What the task asks -
Without including any picture, repeat the records below exactly.

Information given -
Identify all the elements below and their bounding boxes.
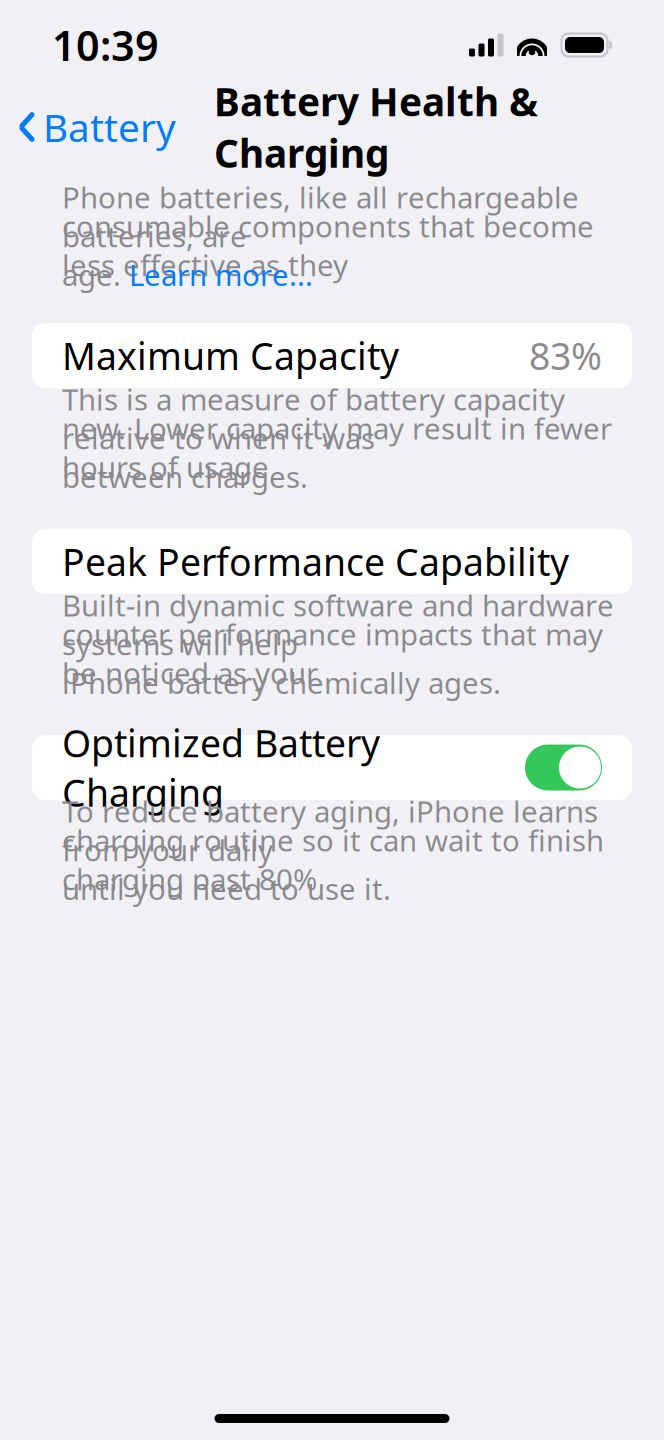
staticText: Phone batteries, like all rechargeable b… xyxy=(62,178,579,255)
staticText: Battery Health & Charging xyxy=(214,76,538,178)
button[interactable]: Optimized Battery Charging xyxy=(0,735,664,800)
button[interactable]: Maximum Capacity xyxy=(0,323,664,388)
staticText: new. Lower capacity may result in fewer … xyxy=(62,408,612,486)
staticText: To reduce battery aging, iPhone learns f… xyxy=(62,792,598,869)
staticText: Built-in dynamic software and hardware s… xyxy=(62,586,614,663)
button[interactable]: Peak Performance Capability xyxy=(0,529,664,594)
staticText: between charges. xyxy=(62,457,308,496)
staticText: This is a measure of battery capacity re… xyxy=(62,380,565,457)
staticText: Maximum Capacity xyxy=(62,331,399,380)
staticText: charging routine so it can wait to finis… xyxy=(62,820,604,898)
staticText: Battery xyxy=(43,101,176,153)
staticText: Learn more... xyxy=(129,255,313,294)
staticText: 10:39 xyxy=(52,18,159,72)
staticText: Optimized Battery Charging xyxy=(62,718,380,817)
staticText: consumable components that become less e… xyxy=(62,206,594,284)
staticText: age. xyxy=(62,255,129,294)
staticText: Peak Performance Capability xyxy=(62,537,569,586)
staticText: until you need to use it. xyxy=(62,869,391,908)
button[interactable]: Learn more... xyxy=(129,255,313,294)
staticText: 83% xyxy=(529,331,602,380)
staticText: counter performance impacts that may be … xyxy=(62,614,603,692)
staticText: iPhone battery chemically ages. xyxy=(62,663,501,702)
button[interactable]: Battery xyxy=(0,93,184,161)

Response to the task -
Identify all the elements below and their bounding boxes.
staticText: Phone batteries, like all rechargeable b… xyxy=(62,178,579,255)
staticText: Battery Health & Charging xyxy=(214,76,538,178)
button[interactable]: Optimized Battery Charging xyxy=(0,735,664,800)
button[interactable]: Maximum Capacity xyxy=(0,323,664,388)
staticText: new. Lower capacity may result in fewer … xyxy=(62,408,612,486)
staticText: To reduce battery aging, iPhone learns f… xyxy=(62,792,598,869)
staticText: Built-in dynamic software and hardware s… xyxy=(62,586,614,663)
button[interactable]: Peak Performance Capability xyxy=(0,529,664,594)
staticText: between charges. xyxy=(62,457,308,496)
staticText: This is a measure of battery capacity re… xyxy=(62,380,565,457)
staticText: Maximum Capacity xyxy=(62,331,399,380)
staticText: charging routine so it can wait to finis… xyxy=(62,820,604,898)
staticText: Battery xyxy=(43,101,176,153)
staticText: Learn more... xyxy=(129,255,313,294)
staticText: 10:39 xyxy=(52,18,159,72)
staticText: Optimized Battery Charging xyxy=(62,718,380,817)
staticText: consumable components that become less e… xyxy=(62,206,594,284)
staticText: age. xyxy=(62,255,129,294)
staticText: Peak Performance Capability xyxy=(62,537,569,586)
staticText: until you need to use it. xyxy=(62,869,391,908)
button[interactable]: Learn more... xyxy=(129,255,313,294)
staticText: 83% xyxy=(529,331,602,380)
staticText: counter performance impacts that may be … xyxy=(62,614,603,692)
staticText: iPhone battery chemically ages. xyxy=(62,663,501,702)
button[interactable]: Battery xyxy=(0,93,184,161)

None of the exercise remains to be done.